Content: Each sample includes the problem statement, solution, complete tool invocation sequences, and intermediate computational steps.

C. Training Pipeline

The authors employ a two-stage training pipeline on the GLM-4.1V-Thinking base model:

Supervised Fine-Tuning (SFT): Trains the model on TIGeR-300K to learn the syntax of tool invocation and the structure of reasoning chains.
Reinforcement Fine-Tuning (RFT): Uses GRPO (Group Relative Policy Optimization) with a novel Hierarchical Reward Design to refine accuracy. The reward function includes five components:
- Format Reward: Ensures valid syntax for spatial tokens and tools.
- Tool Invocation Reward: Validates correct tool selection and parameter formatting.
- Parameter Content Reward: Penalizes errors in continuous (e.g., coordinates) and discrete parameters.
- Code Generation Reward: Checks if code executes and produces correct outputs.
- Answer Reward: Evaluates the final result against ground truth.

3. Key Contributions

Concept & Method: Introduced TIGeR, a paradigm shift from "learning geometry" to "computing geometry" via code generation and tool integration, enabling centimeter-level precision.
Dataset: Released TIGeR-300K, the first large-scale dataset explicitly designed for programmatic tool invocation in geometric reasoning.
Training Strategy: Proposed a two-stage SFT $\to$ RFT pipeline with a hierarchical reward system tailored for Tool-Integrated Reasoning (TIR), addressing the lack of intermediate precision in standard RL methods.

4. Experimental Results

The paper validates TIGeR across benchmarks, simulations, and real-world robotics.

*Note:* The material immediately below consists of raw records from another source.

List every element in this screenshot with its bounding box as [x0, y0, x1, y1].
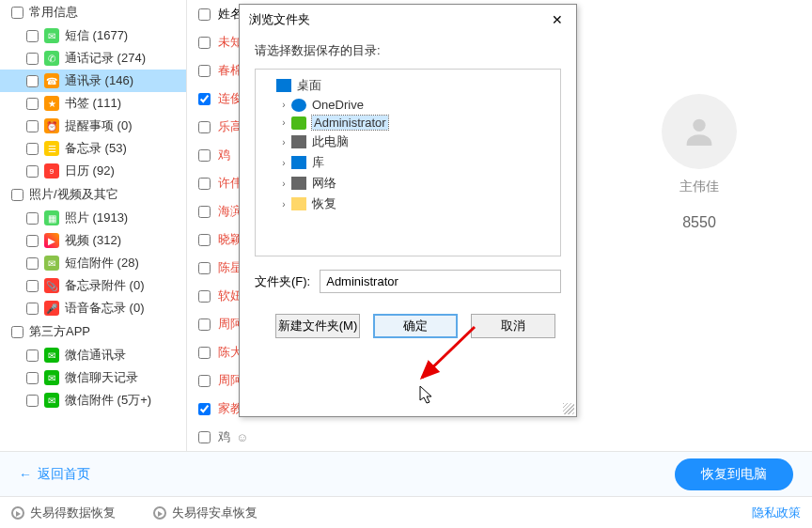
row-checkbox[interactable] — [198, 37, 211, 49]
contact-row[interactable]: 鸡☺ — [187, 423, 812, 451]
ok-button[interactable]: 确定 — [373, 314, 458, 338]
chevron-icon: › — [278, 117, 289, 128]
close-icon[interactable]: ✕ — [548, 10, 567, 29]
select-all-checkbox[interactable] — [198, 8, 211, 21]
back-link[interactable]: ← 返回首页 — [19, 466, 90, 483]
folder-icon — [291, 156, 306, 169]
row-checkbox[interactable] — [198, 121, 211, 133]
sidebar-item-videos[interactable]: ▶视频 (312) — [0, 229, 186, 252]
arrow-left-icon: ← — [19, 467, 32, 482]
item-label: 通讯录 (146) — [65, 72, 133, 89]
note-attach-icon: 📎 — [44, 278, 59, 293]
item-checkbox[interactable] — [26, 349, 39, 362]
row-checkbox[interactable] — [198, 318, 211, 331]
footer-item-android-recovery[interactable]: 失易得安卓恢复 — [153, 505, 258, 521]
recovery-icon — [11, 506, 24, 520]
sidebar-item-calls[interactable]: ✆通话记录 (274) — [0, 47, 186, 70]
sidebar-item-reminders[interactable]: ⏰提醒事项 (0) — [0, 115, 186, 137]
sms-icon: ✉ — [44, 28, 59, 43]
photo-icon: ▦ — [44, 210, 59, 225]
row-checkbox[interactable] — [198, 431, 211, 443]
tree-item[interactable]: ›Administrator — [259, 114, 556, 132]
row-checkbox[interactable] — [198, 234, 211, 246]
row-checkbox[interactable] — [198, 403, 211, 415]
sidebar-item-sms-attach[interactable]: ✉短信附件 (28) — [0, 252, 186, 274]
item-checkbox[interactable] — [26, 98, 39, 110]
resize-grip[interactable] — [563, 403, 574, 414]
row-checkbox[interactable] — [198, 347, 211, 359]
tree-item[interactable]: ›恢复 — [259, 194, 556, 214]
footer-item-data-recovery[interactable]: 失易得数据恢复 — [11, 505, 116, 521]
wechat-icon: ✉ — [44, 348, 59, 363]
item-label: 书签 (111) — [65, 95, 121, 112]
sidebar-item-wechat-chats[interactable]: ✉微信聊天记录 — [0, 366, 186, 389]
folder-tree[interactable]: 桌面›OneDrive›Administrator›此电脑›库›网络›恢复 — [255, 69, 561, 256]
row-checkbox[interactable] — [198, 375, 211, 387]
item-checkbox[interactable] — [26, 212, 39, 225]
tree-item[interactable]: ›此电脑 — [259, 132, 556, 152]
section-title: 照片/视频及其它 — [29, 186, 118, 203]
section-checkbox[interactable] — [11, 326, 23, 338]
row-checkbox[interactable] — [198, 206, 211, 218]
item-checkbox[interactable] — [26, 30, 39, 42]
section-media[interactable]: 照片/视频及其它 — [0, 182, 186, 207]
row-label: 鸡 — [218, 428, 230, 445]
dialog-title-text: 浏览文件夹 — [249, 11, 310, 28]
sidebar-item-notes[interactable]: ☰备忘录 (53) — [0, 137, 186, 160]
sidebar-item-note-attach[interactable]: 📎备忘录附件 (0) — [0, 274, 186, 297]
item-checkbox[interactable] — [26, 372, 39, 384]
section-checkbox[interactable] — [11, 7, 23, 19]
tree-item[interactable]: ›库 — [259, 152, 556, 173]
row-checkbox[interactable] — [198, 65, 211, 77]
tree-item[interactable]: ›网络 — [259, 173, 556, 194]
sidebar-item-bookmarks[interactable]: ★书签 (111) — [0, 92, 186, 115]
chevron-icon: › — [278, 100, 289, 110]
sidebar-item-wechat-attach[interactable]: ✉微信附件 (5万+) — [0, 389, 186, 412]
item-checkbox[interactable] — [26, 53, 39, 65]
folder-icon — [291, 197, 306, 210]
folder-label: 文件夹(F): — [255, 273, 310, 290]
item-checkbox[interactable] — [26, 120, 39, 132]
tree-item[interactable]: ›OneDrive — [259, 96, 556, 114]
row-label: 鸡 — [218, 147, 230, 163]
contacts-icon: ☎ — [44, 73, 59, 88]
section-checkbox[interactable] — [11, 189, 23, 201]
sidebar-item-photos[interactable]: ▦照片 (1913) — [0, 207, 186, 229]
privacy-link[interactable]: 隐私政策 — [752, 505, 801, 521]
section-title: 常用信息 — [29, 4, 78, 21]
tree-label: 桌面 — [297, 77, 321, 94]
item-checkbox[interactable] — [26, 257, 39, 270]
item-checkbox[interactable] — [26, 395, 39, 407]
item-checkbox[interactable] — [26, 235, 39, 247]
item-label: 视频 (312) — [65, 232, 121, 249]
new-folder-button[interactable]: 新建文件夹(M) — [275, 314, 360, 338]
folder-icon — [291, 116, 306, 130]
row-checkbox[interactable] — [198, 93, 211, 105]
row-checkbox[interactable] — [198, 262, 211, 274]
item-checkbox[interactable] — [26, 280, 39, 292]
restore-button[interactable]: 恢复到电脑 — [675, 458, 793, 490]
cancel-button[interactable]: 取消 — [471, 314, 555, 338]
folder-icon — [276, 79, 291, 92]
sidebar-item-wechat-contacts[interactable]: ✉微信通讯录 — [0, 344, 186, 366]
tree-item[interactable]: 桌面 — [259, 75, 556, 96]
section-thirdparty[interactable]: 第三方APP — [0, 319, 186, 344]
item-checkbox[interactable] — [26, 143, 39, 155]
sidebar-item-calendar[interactable]: 9日历 (92) — [0, 160, 186, 182]
section-common[interactable]: 常用信息 — [0, 0, 186, 24]
sidebar-item-voice[interactable]: 🎤语音备忘录 (0) — [0, 297, 186, 319]
sidebar-item-contacts[interactable]: ☎通讯录 (146) — [0, 70, 186, 92]
bookmark-icon: ★ — [44, 96, 59, 111]
contact-detail: 主伟佳 8550 — [605, 94, 793, 329]
row-checkbox[interactable] — [198, 290, 211, 303]
row-checkbox[interactable] — [198, 149, 211, 162]
item-checkbox[interactable] — [26, 165, 39, 178]
row-checkbox[interactable] — [198, 178, 211, 190]
tree-label: Administrator — [312, 116, 388, 130]
item-checkbox[interactable] — [26, 75, 39, 87]
item-checkbox[interactable] — [26, 303, 39, 315]
folder-icon — [291, 177, 306, 190]
folder-input[interactable] — [320, 270, 561, 293]
footer-label: 失易得数据恢复 — [30, 505, 116, 521]
sidebar-item-sms[interactable]: ✉短信 (1677) — [0, 24, 186, 47]
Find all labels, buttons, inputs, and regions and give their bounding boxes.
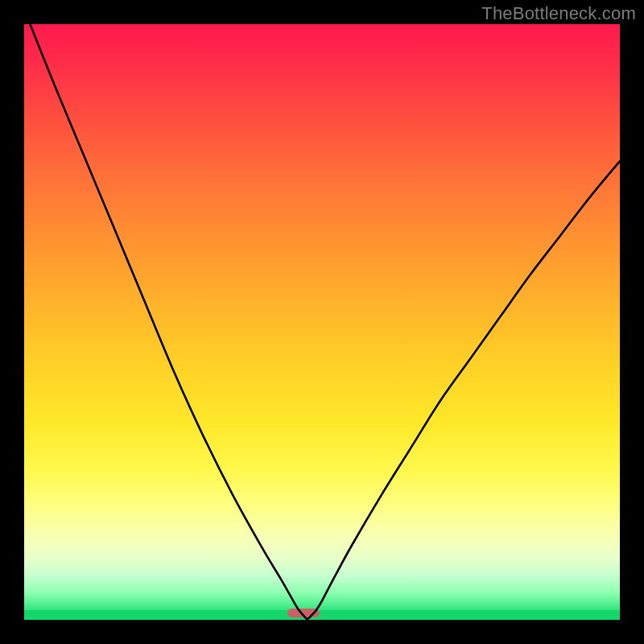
watermark-text: TheBottleneck.com: [481, 3, 636, 24]
chart-frame: TheBottleneck.com: [0, 0, 644, 644]
plot-area: [24, 24, 620, 620]
bottleneck-curve: [24, 24, 620, 620]
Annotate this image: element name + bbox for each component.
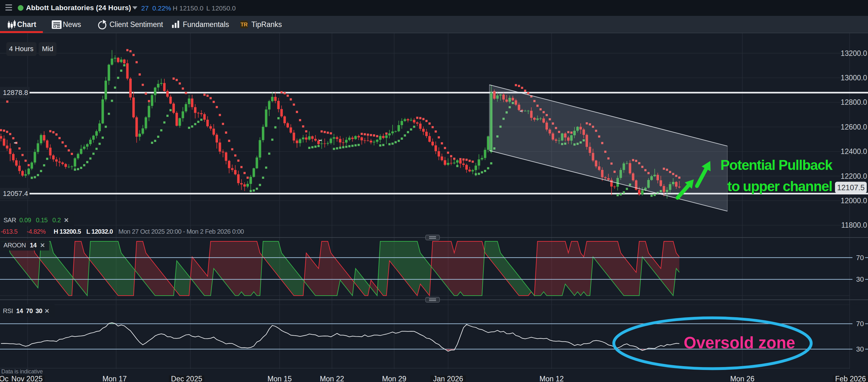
svg-text:30: 30 (856, 275, 864, 283)
svg-text:70: 70 (26, 307, 33, 314)
svg-text:Oc: Oc (0, 375, 8, 382)
svg-text:Mid: Mid (42, 45, 53, 53)
svg-text:to upper channel: to upper channel (727, 178, 832, 194)
svg-text:✕: ✕ (44, 308, 50, 314)
svg-text:AROON: AROON (3, 242, 26, 248)
svg-text:Nov 2025: Nov 2025 (11, 375, 42, 382)
svg-text:Mon 26: Mon 26 (730, 375, 755, 382)
svg-text:Jan 2026: Jan 2026 (433, 375, 463, 382)
svg-text:30: 30 (35, 307, 42, 314)
svg-text:Mon 15: Mon 15 (268, 375, 292, 382)
svg-text:Feb 2026: Feb 2026 (835, 375, 866, 382)
svg-text:Dec 2025: Dec 2025 (171, 375, 202, 382)
svg-text:12200.0: 12200.0 (841, 172, 867, 180)
svg-text:✕: ✕ (40, 242, 45, 248)
svg-text:Mon 27 Oct 2025 20:00 - Mon 2: Mon 27 Oct 2025 20:00 - Mon 2 Feb 2026 0… (118, 228, 244, 235)
svg-text:0.09: 0.09 (19, 216, 31, 224)
svg-text:RSI: RSI (3, 307, 13, 314)
svg-text:70: 70 (856, 254, 864, 262)
svg-text:-613.5: -613.5 (1, 228, 18, 235)
svg-text:✕: ✕ (64, 217, 69, 224)
svg-text:-4.82%: -4.82% (27, 228, 46, 235)
svg-text:4 Hours: 4 Hours (9, 45, 33, 53)
svg-text:70: 70 (856, 320, 864, 328)
svg-text:Mon 22: Mon 22 (320, 375, 344, 382)
svg-text:12000.0: 12000.0 (841, 197, 867, 205)
svg-text:13000.0: 13000.0 (841, 74, 867, 82)
svg-text:14: 14 (16, 307, 24, 314)
svg-text:12107.5: 12107.5 (837, 183, 865, 192)
svg-text:Oversold zone: Oversold zone (684, 334, 795, 352)
svg-text:0.2: 0.2 (52, 216, 61, 224)
svg-text:SAR: SAR (3, 216, 16, 224)
svg-text:12400.0: 12400.0 (841, 147, 867, 155)
svg-text:0.15: 0.15 (36, 216, 48, 224)
svg-text:L 12032.0: L 12032.0 (86, 228, 113, 235)
svg-text:12800.0: 12800.0 (841, 98, 867, 107)
svg-text:12057.4: 12057.4 (3, 189, 28, 198)
svg-text:TR: TR (241, 22, 248, 28)
svg-text:12878.8: 12878.8 (3, 89, 28, 96)
svg-text:Data is indicative: Data is indicative (1, 369, 43, 375)
svg-text:Mon 12: Mon 12 (539, 375, 564, 382)
svg-text:Mon 29: Mon 29 (382, 375, 407, 382)
svg-text:Potential Pullback: Potential Pullback (720, 157, 833, 173)
svg-text:13200.0: 13200.0 (841, 49, 867, 57)
svg-text:H 13200.5: H 13200.5 (54, 228, 81, 235)
svg-text:14: 14 (30, 242, 37, 248)
svg-text:Mon 17: Mon 17 (102, 375, 127, 382)
svg-text:30: 30 (856, 345, 864, 353)
svg-text:12600.0: 12600.0 (841, 123, 867, 131)
svg-text:11800.0: 11800.0 (841, 221, 867, 229)
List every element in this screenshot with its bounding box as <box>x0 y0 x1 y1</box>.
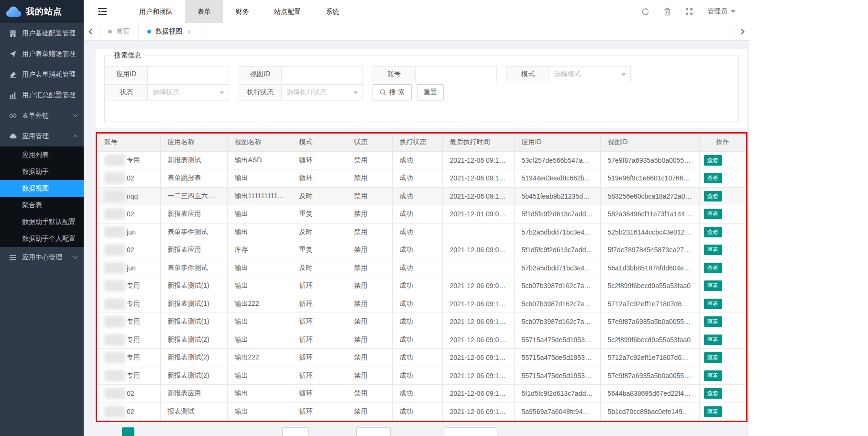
redacted-account-blur <box>104 370 125 381</box>
cell-app-name: 新报表应用 <box>160 385 227 403</box>
view-button[interactable]: 查看 <box>704 406 722 417</box>
field-label: 状态 <box>105 84 148 101</box>
view-button[interactable]: 查看 <box>704 280 722 291</box>
refresh-icon[interactable] <box>641 8 649 16</box>
cell-last-run: 2021-12-06 09:10:09 <box>442 402 514 421</box>
pagination-page-size-select[interactable] <box>445 427 497 436</box>
top-nav: 用户和团队表单财务站点配置系统 <box>127 0 352 23</box>
top-nav-item[interactable]: 用户和团队 <box>127 0 185 23</box>
执行状态-select[interactable]: 选择执行状态 <box>282 84 363 101</box>
table-row[interactable]: 专用新报表测试(1)输出循环禁用成功2021-12-06 09:10:085cb… <box>97 313 746 331</box>
sidebar-submenu: 应用列表数据助手数据视图聚合表数据助手默认配置数据助手个人配置 <box>0 146 84 247</box>
cell-view-name: 输出 <box>227 402 292 421</box>
sidebar-item[interactable]: 应用中心管理 <box>0 247 84 268</box>
view-button[interactable]: 查看 <box>704 263 722 273</box>
send-icon <box>9 51 17 57</box>
cell-actions: 查看启用 <box>699 295 746 313</box>
tab-scroll-right[interactable] <box>734 23 749 40</box>
column-header: 应用ID <box>514 134 600 151</box>
view-button[interactable]: 查看 <box>704 316 722 327</box>
sidebar-subitem[interactable]: 数据助手默认配置 <box>0 213 84 230</box>
视图ID-input[interactable] <box>282 66 363 82</box>
cell-view-id: 583256e60cbca18a272a0f91 <box>600 187 699 205</box>
sidebar-subitem[interactable]: 聚合表 <box>0 197 84 213</box>
sidebar-item[interactable]: 表单外链 <box>0 105 84 126</box>
search-panel: 搜索信息 应用ID视图ID账号模式选择模式状态选择状态执行状态选择执行状态 搜 … <box>96 49 747 128</box>
view-button[interactable]: 查看 <box>704 299 722 309</box>
table-row[interactable]: 02表单跳报表输出循环禁用成功2021-12-06 09:10:1051944e… <box>97 169 746 188</box>
search-button[interactable]: 搜 索 <box>373 84 412 101</box>
table-row[interactable]: 02报表测试输出循环禁用成功2021-12-06 09:10:095a9569a… <box>97 402 746 421</box>
cell-status: 禁用 <box>347 349 392 367</box>
top-nav-item[interactable]: 表单 <box>185 0 223 23</box>
table-row[interactable]: jun表单事件测试输出及时禁用成功57b2a5dbdd71bc3e490688f… <box>97 223 746 241</box>
table-row[interactable]: 专用新报表测试(2)输出循环禁用成功2021-12-06 09:10:09557… <box>97 367 746 385</box>
view-button[interactable]: 查看 <box>704 209 722 219</box>
table-row[interactable]: jun表单事件测试输出及时禁用成功57b2a5dbdd71bc3e490688f… <box>97 259 746 277</box>
table-row[interactable]: 专用新报表测试(1)输出循环禁用成功2021-12-06 09:08:425cb… <box>97 277 746 295</box>
view-button[interactable]: 查看 <box>704 388 722 399</box>
view-button[interactable]: 查看 <box>704 370 722 381</box>
sidebar-item[interactable]: 用户基础配置管理 <box>0 23 84 44</box>
tab-active[interactable]: 数据视图× <box>139 23 200 40</box>
menu-fold-icon[interactable] <box>98 8 107 15</box>
tab-item[interactable]: 首页 <box>99 23 139 40</box>
column-header: 模式 <box>292 134 347 151</box>
sidebar-subitem[interactable]: 数据助手个人配置 <box>0 230 84 247</box>
top-nav-item[interactable]: 站点配置 <box>262 0 313 23</box>
cell-mode: 重复 <box>292 241 347 259</box>
column-header: 账号 <box>97 134 160 151</box>
trash-icon[interactable] <box>664 8 671 16</box>
table-row[interactable]: nqq一二三四五六七八...输出11111111111111及时禁用成功2021… <box>97 187 746 205</box>
view-button[interactable]: 查看 <box>704 245 722 255</box>
top-nav-item[interactable]: 财务 <box>223 0 262 23</box>
cell-mode: 循环 <box>292 331 347 349</box>
account-suffix: 02 <box>127 390 134 397</box>
table-row[interactable]: 专用新报表测试(2)输出循环禁用成功2021-12-06 09:08:42557… <box>97 331 746 349</box>
view-button[interactable]: 查看 <box>704 173 722 183</box>
column-header: 最后执行时间 <box>442 134 514 151</box>
cell-app-id: 5cb07b3987d162c7ad88d6c4 <box>514 277 600 295</box>
cell-view-name: 输出 <box>227 385 292 403</box>
table-row[interactable]: 02新报表应用库存重复禁用成功2021-12-06 09:00:005f1d5f… <box>97 241 746 259</box>
table-row[interactable]: 专用新报表测试(1)输出222循环禁用成功2021-12-06 09:10:12… <box>97 295 746 313</box>
view-button[interactable]: 查看 <box>704 335 722 345</box>
open-tabs: 首页数据视图× <box>99 23 200 40</box>
view-button[interactable]: 查看 <box>704 352 722 363</box>
fullscreen-icon[interactable] <box>685 8 693 15</box>
cell-view-name: 库存 <box>227 241 292 259</box>
table-row[interactable]: 专用新报表测试输出ASD循环禁用成功2021-12-06 09:10:0853c… <box>97 151 746 169</box>
pagination-item[interactable] <box>356 427 391 436</box>
tab-label: 首页 <box>116 27 130 36</box>
状态-select[interactable]: 选择状态 <box>148 84 229 101</box>
cell-account: jun <box>97 223 160 241</box>
模式-select[interactable]: 选择模式 <box>549 66 631 82</box>
pagination-item[interactable] <box>282 427 309 436</box>
view-button[interactable]: 查看 <box>704 191 722 201</box>
brand[interactable]: 我的站点 <box>0 0 84 23</box>
sidebar-subitem[interactable]: 数据助手 <box>0 163 84 180</box>
sidebar-item[interactable]: 用户表单消耗管理 <box>0 64 84 85</box>
sidebar-item[interactable]: 应用管理 <box>0 126 84 146</box>
cell-app-name: 报表测试 <box>160 402 227 421</box>
sidebar-item[interactable]: 用户表单赠送管理 <box>0 44 84 64</box>
table-row[interactable]: 专用新报表测试(2)输出222循环禁用成功2021-12-06 09:10:08… <box>97 349 746 367</box>
sidebar-subitem[interactable]: 应用列表 <box>0 146 84 163</box>
pagination-current-page[interactable] <box>122 427 134 436</box>
sidebar-item[interactable]: 用户汇总配置管理 <box>0 85 84 105</box>
cell-app-name: 表单跳报表 <box>160 169 227 188</box>
应用ID-input[interactable] <box>148 66 229 82</box>
cell-actions: 查看启用 <box>699 205 746 224</box>
user-menu[interactable]: 管理员 <box>707 7 736 16</box>
tab-close-icon[interactable]: × <box>187 28 191 35</box>
table-row[interactable]: 02新报表应用输出循环禁用成功2021-12-06 09:10:085f1d5f… <box>97 385 746 403</box>
table-row[interactable]: 02新报表应用输出重复禁用成功2021-12-01 09:00:005f1d5f… <box>97 205 746 224</box>
账号-input[interactable] <box>416 66 497 82</box>
view-button[interactable]: 查看 <box>704 227 722 237</box>
tab-scroll-left[interactable] <box>84 23 99 40</box>
sidebar-subitem-active[interactable]: 数据视图 <box>0 180 84 197</box>
reset-button[interactable]: 重置 <box>417 84 444 101</box>
top-nav-item[interactable]: 系统 <box>313 0 352 23</box>
tab-status-dot <box>147 30 151 34</box>
view-button[interactable]: 查看 <box>704 155 722 166</box>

Spatial Reasoning Benchmarks:
- Achieved State-of-the-Art (SOTA) performance on qualitative benchmarks (CV-Bench, BLINK, RoboSpatial) and quantitative benchmarks (Q-Spatial++).
- Outperformed Gemini 2.5-Pro by 5.83% on average across benchmarks.
- Demonstrated the ability to solve complex multi-view and metric tasks (e.g., calculating exact distances between objects in different images).
Simulation (Open6DOR V2):
- In position tracking tasks, TIGeR achieved an 83.7% average success rate, significantly outperforming baselines like OpenVLA (40.2%) and SoFar (72.4%).
- The 3D point prediction approach mitigated occlusion issues common in 2D-based methods.
Real-World Robotics (UR5 Arm + L515 Camera):
- Tested on four precise manipulation tasks (e.g., "place object 0.1m to the right," "place behind an occluded object").
- Metric Precision: Achieved 55% success on metric-precision placement (vs. 0% for OpenVLA).
- Occlusion Handling: Successfully resolved tasks requiring reasoning about "back" or "above" occluded objects, achieving 60–70% success rates where baselines failed completely.

5. Significance

Bridging the Gap: TIGeR effectively bridges the gap between the perceptual capabilities of VLMs and the rigorous computational requirements of robotics.
Interpretability & Adaptability: By explicitly generating code and invoking tools, the reasoning process is transparent (interpretable) and adaptable. New tools can be integrated without retraining the entire model.
Scalability: The framework demonstrates that combining LLMs with external geometric libraries is a more robust path to embodied AI than attempting to force neural networks to learn complex 3D geometry from scratch.
Impact: This work paves the way for robots that can perform high-precision, metric-aware tasks in unstructured environments, moving beyond simple "reachability" to exact "manipulability."